Une première année d’expérimentation encourageante

"Cette première année d’expérimentation est une réussite" commente Pierre Tchounikine, professeur d’informatique au sein du Laboratoire d’informatique de Grenoble (LIG) et pilote du projet. Il ajoute : "Il ne s’agit pas de remplacer les approches traditionnelles, mais de proposer des alternatives qui permettent aux enseignants de diversifier leurs méthodes d’enseignement". Le nombre de professeurs des écoles volontaires a dépassé de très loin les prévisions. Formés dans le cadre de leurs heures statutaires, ils ont déployé les séquences d’enseignement de façon très satisfaisante. Les enseignants indiquent que ces séquences amènent bien les élèves à faire des mathématiques "autrement", et à redonner confiance et motivation à certains élèves en difficulté. Les évaluations des apprentissages sont en cours.

Le terme "pensée informatique" renvoie à des compétences générales, qui ne se limitent pas aux mathématiques : appréhender un problème et sa solution à différents niveaux, réfléchir aux tâches à accomplir sous forme d’une série d’étapes (un algorithme), décomposer un problème en plusieurs problèmes simples, réutiliser ou généraliser des problèmes et des solutions. Dans le cas des mathématiques cette approche amène les élèves à expliciter leurs solutions et, couplée avec les possibilités de manipulation que permet l’informatique, leur permet de tester ces solutions.
Si le succès se confirme, le projet pourrait contribuer à une évolution des pratiques enseignantes pour une meilleure réussite des élèves, et à un essaimage dans d’autres académies.

Le projet EXPIRE

Soutenu par le programme eFRAN (espace de formation, de recherche et d’animation numérique) du Programme d’investissement d’avenir opéré par la Caisse des dépôts, le projet EXPIRE - Expérimenter la pensée informatique pour la réussite des élèves - est porté par deux laboratoires de recherche de l’Université Grenoble Alpes (LIG et LARAC).
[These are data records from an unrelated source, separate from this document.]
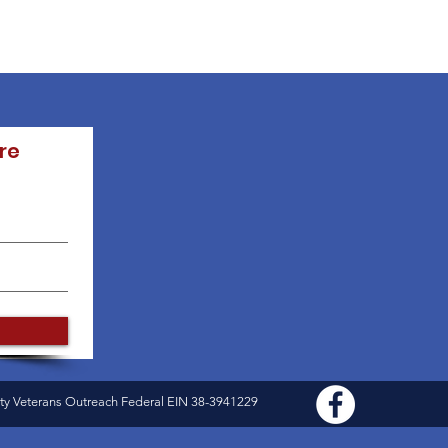
re
ty Veterans Outreach Federal EIN 38-3941229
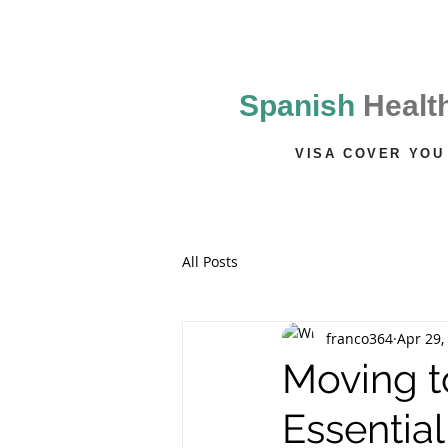
Mallorca
Vida Line Insurance
Spanish
Healt
VISA COVER YOU
All Posts
franco364
Apr 29,
Moving t
Essential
Les travaux scientifiques visent à :
  • Elaborer des ressources pédagogiques ;
  • Evaluer les effets sur les apprentissages des élèves ;
  • Etudier si/comment la pratique de l’informatique créative en périscolaire et extrascolaire peut lever certains obstacles sociocognitifs ;
  • Etudier les conditions d’appropriation par les enseignants.
Le projet implique également :
  • La Ville de Grenoble, qui déploie ce programme dans ses écoles primaires mais également en périscolaire ;
  • Le CCSTI La Casemate, qui développe des activités extrascolaires ;
  • L’Espé de l’Académie de Grenoble;
  • Le Rectorat, qui organisent notamment les plans de formation des enseignants.

Notes :

Laboratoire d’informatique de Grenoble (LIG) : Université Grenoble Alpes, Grenoble INP, INRIA.
Laboratoire de recherche sur les apprentissages en contexte  (LARAC - ex LSE) : Université Grenoble Alpes.